Alternatives: Some translational researchers prefer xenograft models, in which human tumors are engrafted into mice. These have one potential advantage — they use actual human cancer cells. However, these systems lack the power of genetic systems applicable to mice and suffer from the same potential pharmacologic problems. Lastly, immortalized cell lines have revealed important facets of biochemistry and molecular biology, but are less useful for discovering more subtle and complex effects that are restricted to primary cells. Studies of drug sensitivity in cell lines are relatively fast, cheap, and easy, but experience has shown that they do not necessarily provide lasting value.

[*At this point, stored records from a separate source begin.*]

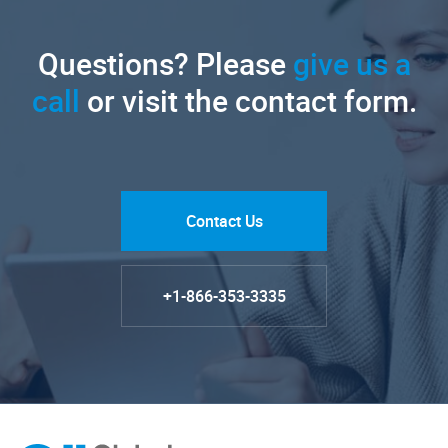
Questions? Please
give us a
call
or visit the contact form.
Contact Us
+1-866-353-3335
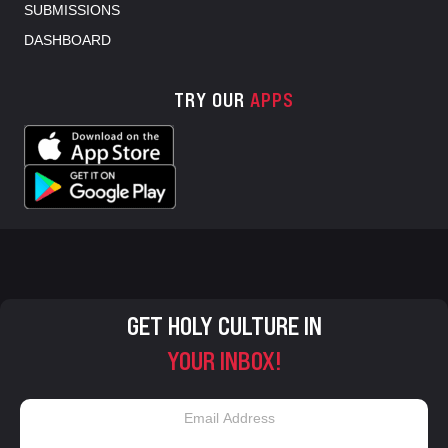
SUBMISSIONS
DASHBOARD
TRY OUR
APPS
GET HOLY CULTURE IN
YOUR INBOX!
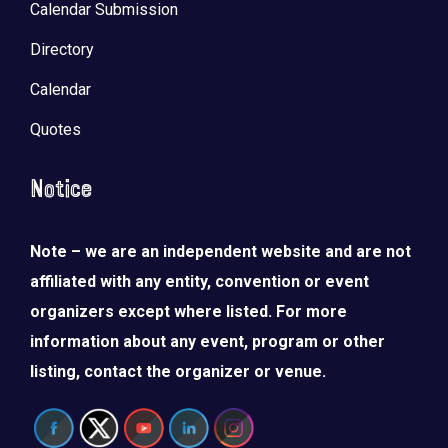
Calendar Submission
Directory
Calendar
Quotes
Notice
Note – we are an independent website and are not
affiliated with any entity, convention or event
organizers except where listed. For more
information about any event, program or other
listing, contact the organizer or venue.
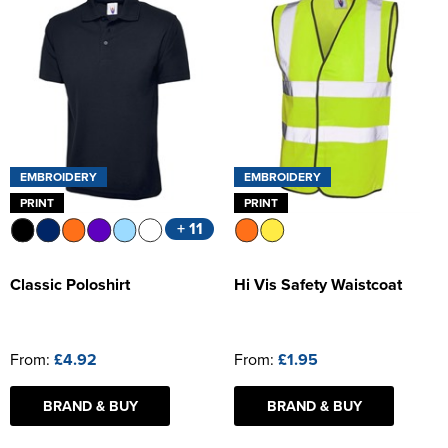
EMBROIDERY
EMBROIDERY
PRINT
PRINT
+ 11
Classic Poloshirt
Hi Vis Safety Waistcoat
From:
£4.92
From:
£1.95
BRAND & BUY
BRAND & BUY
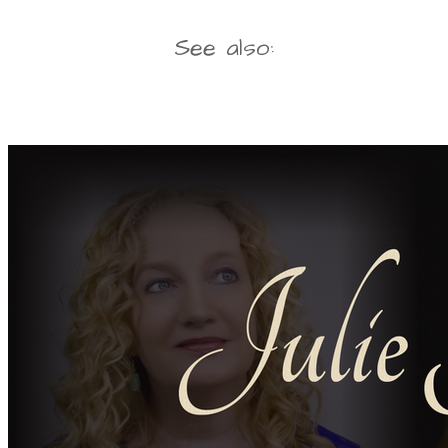
See also:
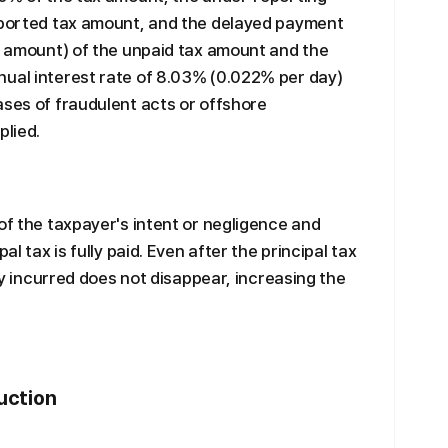
reported tax amount, and the delayed payment
ed amount) of the unpaid tax amount and the
nual interest rate of 8.03% (0.022% per day)
ases of fraudulent acts or offshore
plied.
of the taxpayer's intent or negligence and
al tax is fully paid. Even after the principal tax
ady incurred does not disappear, increasing the
uction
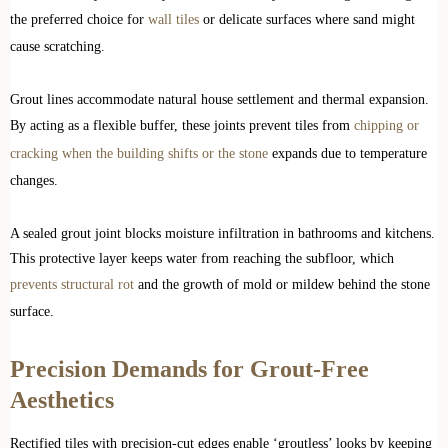
the preferred choice for
wall tiles
or delicate surfaces where sand might
cause scratching.
Grout lines accommodate natural house settlement and thermal expansion.
By acting as a flexible buffer, these joints prevent tiles from
chipping or
cracking when the building shifts or the stone
expands due to temperature
changes.
A sealed grout joint blocks moisture infiltration in bathrooms and kitchens.
This protective layer keeps water from reaching the subfloor, which
prevents structural rot
and the growth of mold or mildew behind the stone
surface.
Precision Demands for Grout-Free
Aesthetics
Rectified tiles with precision-cut edges enable ‘groutless’ looks by keeping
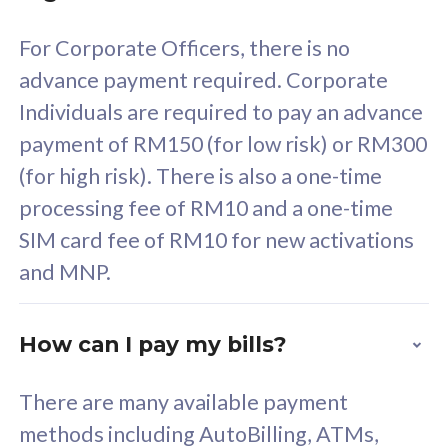
58
RM
/mth
For Corporate Officers, there is no
Select Plan
advance payment required. Corporate
Individuals are required to pay an advance
payment of RM150 (for low risk) or RM300
(for high risk). There is also a one-time
160GB
33
processing fee of RM10 and a one-time
SIM card fee of RM10 for new activations
CelcomDigi Biz Postpaid 5G 80
Celco
and MNP.
1 Line + 1 Device
1 Lin
How can I pay my bills?
Free 1x 5G Phone
Fre
There are many available payment
Exclusive Value
Exc
methods including AutoBilling, ATMs,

Will the increasing sophistication of mouse cancer models yield systems with enough predictive value and throughput to identify effective treatments for human diseases? Experience with models of acute promyelocytic leukemia (APL) is particularly encouraging. First, leukemias in PML-RARA transgenic mice were found to respond to all-trans-retinoic acid (ATRA) and arsenic trioxide (As2O3) with differentiation and apoptosis, as had already been seen in pioneering human clinical trials.14,15  In this sense, the patients correctly predicted outcomes in the mice. Later, the model systems predicted a synergistic interaction between ATRA and As2O3, an effect only recently validated in the clinic.16 New predictions that cAMP agonists also cooperate with ATRA will soon be tested in patients.17  Perhaps the mouse models will soon replace traditional Chinese medicine as the inspiration for novel therapeutic approaches in APL and other leukemias.